(PROBLEM) Pull out every line with the word "Scissor" from the entries below.

(RAW DATA)

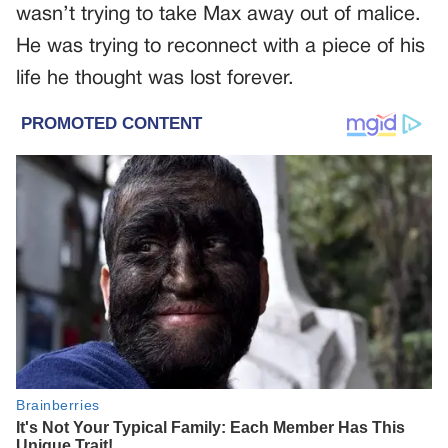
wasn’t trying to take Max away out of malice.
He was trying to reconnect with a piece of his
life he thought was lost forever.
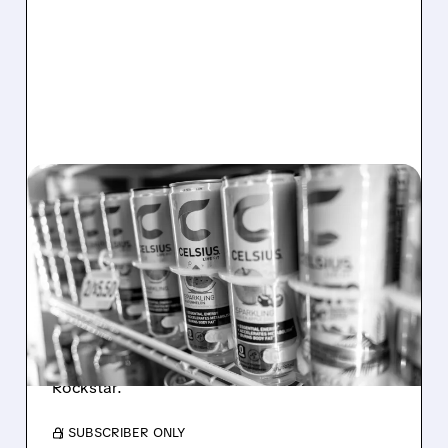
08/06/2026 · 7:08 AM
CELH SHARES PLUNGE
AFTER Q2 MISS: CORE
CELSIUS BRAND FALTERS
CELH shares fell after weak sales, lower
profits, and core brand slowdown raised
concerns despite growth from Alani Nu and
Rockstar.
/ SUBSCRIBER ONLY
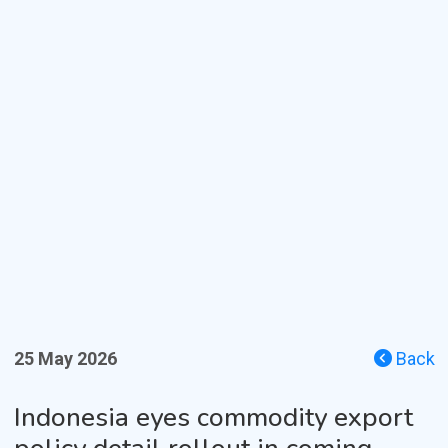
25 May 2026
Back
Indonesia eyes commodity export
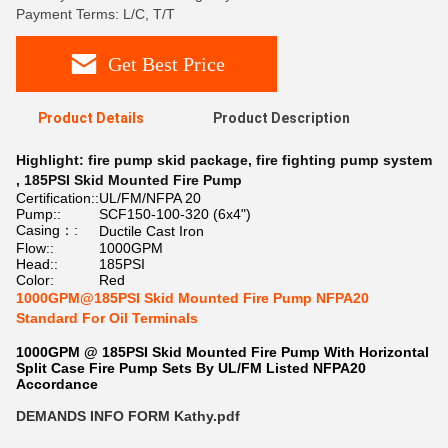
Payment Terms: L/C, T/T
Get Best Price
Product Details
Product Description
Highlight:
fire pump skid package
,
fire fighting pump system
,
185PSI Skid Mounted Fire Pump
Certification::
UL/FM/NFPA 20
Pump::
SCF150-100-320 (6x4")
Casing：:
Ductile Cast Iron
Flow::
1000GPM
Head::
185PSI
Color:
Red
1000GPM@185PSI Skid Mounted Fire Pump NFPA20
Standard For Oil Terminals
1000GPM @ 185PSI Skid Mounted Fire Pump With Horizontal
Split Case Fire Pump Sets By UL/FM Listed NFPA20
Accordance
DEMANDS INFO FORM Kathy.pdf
---
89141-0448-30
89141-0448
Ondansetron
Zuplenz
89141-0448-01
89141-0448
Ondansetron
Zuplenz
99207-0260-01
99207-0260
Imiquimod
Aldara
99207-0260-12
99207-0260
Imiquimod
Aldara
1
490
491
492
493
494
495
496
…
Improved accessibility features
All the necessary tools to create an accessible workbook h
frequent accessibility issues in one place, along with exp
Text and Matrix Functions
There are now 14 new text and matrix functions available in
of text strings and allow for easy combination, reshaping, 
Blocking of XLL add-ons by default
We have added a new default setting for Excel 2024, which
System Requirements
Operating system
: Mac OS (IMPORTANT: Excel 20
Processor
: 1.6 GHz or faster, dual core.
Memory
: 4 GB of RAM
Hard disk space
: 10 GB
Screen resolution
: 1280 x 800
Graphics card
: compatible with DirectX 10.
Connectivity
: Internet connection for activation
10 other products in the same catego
==
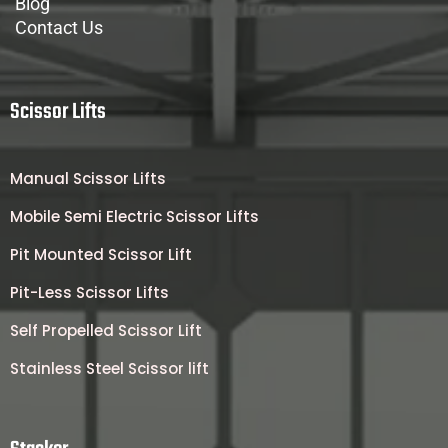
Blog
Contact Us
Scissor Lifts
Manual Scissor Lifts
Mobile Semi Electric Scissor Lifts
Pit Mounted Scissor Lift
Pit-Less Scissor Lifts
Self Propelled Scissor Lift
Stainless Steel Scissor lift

(ANSWER TO THIS TASK)
Scissor Lifts
Manual Scissor Lifts
Mobile Semi Electric Scissor Lifts
Pit Mounted Scissor Lift
Pit-Less Scissor Lifts
Self Propelled Scissor Lift
Stainless Steel Scissor lift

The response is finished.